Exercise brief.
Below are the records; copy every line in them that holds the string "Google".

+++++

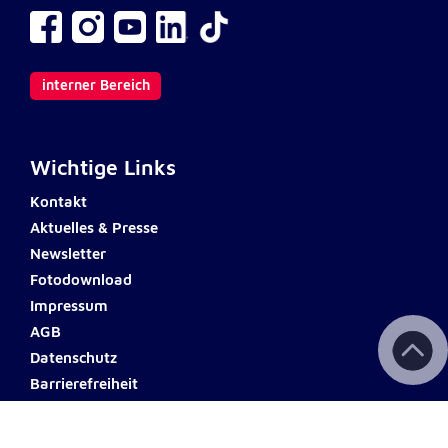
Anbieter:
Google LLC
Zweck:
Einbinden von interaktiven Google Karten
interner Bereich
Cookie Laufzeit:
6 Monate
Wichtige Links
Kontakt
Aktuelles & Presse
Newsletter
Fotodownload
Impressum
AGB
Datenschutz
Barrierefreiheit
Haftungsausschluss
Teilnahmebedingungen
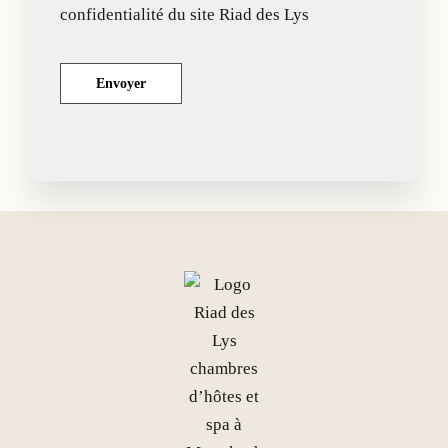
confidentialité du site Riad des Lys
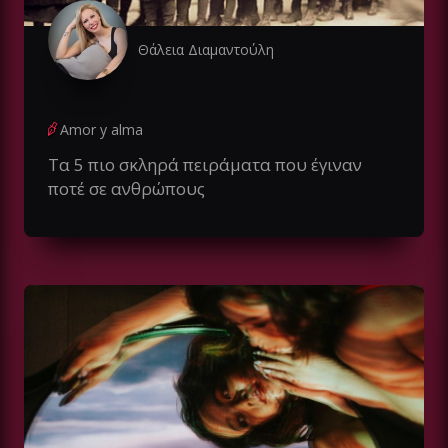
Θάλεια Διαμαντούλη
Amor y alma
Τα 5 πιο σκληρά πειράματα που έγιναν
ποτέ σε ανθρώπους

+++++

Exercise response.
Google LLC
Einbinden von interaktiven Google Karten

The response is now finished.